What does an advertiser buy? Is it share of market? Not exactly.
When an advertiser places an ad in a b2b magazine, web product, or broadcast media, he or she is buying an opportunity to increase the share of mind that they have with potential buyers of their product or service. An increase in their share of market could and should result from an increase in share of mind but much more is involved.
In order to increase share of market, a marketer of products or services must have the right price, distribution, and product features. With the right ad program, the latter factors have a chance to work. As more buyers know about the existence of a product/company, their examination of the product, price, and availability increases and this leads to increased market share.
I have been in the advertising business for many years. All too often, new advertisers have told me that they will try some ads and if they get the return that they need, they will continue with the ad program. How do you measure success of an ad program?
When I first started in this business, a print ad in a trade magazine was expected to generate bingo card inquiries from about .1% of the circulation. With the introduction over the years of toll-free numbers, fax machines, e-mail, and internet, those numbers have obviously shrunken. Even when it was .1%, that was not a good indicator of success.

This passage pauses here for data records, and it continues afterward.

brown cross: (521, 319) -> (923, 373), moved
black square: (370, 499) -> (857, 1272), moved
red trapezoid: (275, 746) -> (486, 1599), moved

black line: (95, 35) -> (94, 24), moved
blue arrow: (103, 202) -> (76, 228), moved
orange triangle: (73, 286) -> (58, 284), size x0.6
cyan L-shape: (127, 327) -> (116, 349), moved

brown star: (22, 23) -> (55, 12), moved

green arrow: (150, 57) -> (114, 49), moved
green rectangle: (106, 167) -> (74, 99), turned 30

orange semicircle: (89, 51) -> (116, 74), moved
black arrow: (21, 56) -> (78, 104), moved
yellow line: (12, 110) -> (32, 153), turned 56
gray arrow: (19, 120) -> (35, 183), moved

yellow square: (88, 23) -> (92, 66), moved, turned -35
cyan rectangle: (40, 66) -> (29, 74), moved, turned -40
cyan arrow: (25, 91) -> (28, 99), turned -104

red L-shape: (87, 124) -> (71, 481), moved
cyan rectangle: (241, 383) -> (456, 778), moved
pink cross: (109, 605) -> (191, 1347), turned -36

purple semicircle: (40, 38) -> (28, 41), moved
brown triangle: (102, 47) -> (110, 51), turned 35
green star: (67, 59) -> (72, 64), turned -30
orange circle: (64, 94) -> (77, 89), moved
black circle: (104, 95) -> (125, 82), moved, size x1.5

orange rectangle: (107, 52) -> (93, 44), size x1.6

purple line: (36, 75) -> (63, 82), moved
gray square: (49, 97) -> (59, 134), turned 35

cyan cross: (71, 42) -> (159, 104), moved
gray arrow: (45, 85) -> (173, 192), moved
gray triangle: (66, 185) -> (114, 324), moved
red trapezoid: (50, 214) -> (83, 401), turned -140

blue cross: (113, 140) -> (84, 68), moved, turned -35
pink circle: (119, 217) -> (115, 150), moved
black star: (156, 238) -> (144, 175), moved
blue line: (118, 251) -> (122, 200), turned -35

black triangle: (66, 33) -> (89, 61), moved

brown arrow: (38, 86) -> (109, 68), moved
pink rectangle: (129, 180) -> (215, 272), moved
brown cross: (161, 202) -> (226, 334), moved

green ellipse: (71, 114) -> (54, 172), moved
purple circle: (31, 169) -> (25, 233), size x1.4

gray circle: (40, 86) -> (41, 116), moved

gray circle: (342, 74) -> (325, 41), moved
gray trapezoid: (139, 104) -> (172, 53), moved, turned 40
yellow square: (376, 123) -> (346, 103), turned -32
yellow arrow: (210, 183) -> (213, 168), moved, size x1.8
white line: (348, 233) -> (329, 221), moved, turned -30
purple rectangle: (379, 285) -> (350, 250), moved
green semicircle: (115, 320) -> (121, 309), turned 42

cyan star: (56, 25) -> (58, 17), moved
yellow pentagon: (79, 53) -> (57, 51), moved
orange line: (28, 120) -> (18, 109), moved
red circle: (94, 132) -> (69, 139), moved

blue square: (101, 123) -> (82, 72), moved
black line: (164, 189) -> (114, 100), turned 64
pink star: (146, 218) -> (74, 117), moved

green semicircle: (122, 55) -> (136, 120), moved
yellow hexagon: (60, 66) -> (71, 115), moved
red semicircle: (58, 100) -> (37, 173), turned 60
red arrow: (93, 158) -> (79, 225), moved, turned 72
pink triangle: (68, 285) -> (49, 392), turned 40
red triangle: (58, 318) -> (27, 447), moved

The only way to measure success of an advertising campaign is to determine that more prospective buyers knew about the product/service being advertised after the campaign than before. Or, that more prospective buyers would consider buying the product after the campaign than before. Or, that more prospective buyers of the advertised product/service were reminded of it and thus had higher potential of buying.
These are all measures of share of mind. Increasing share of mind is what advertising will do!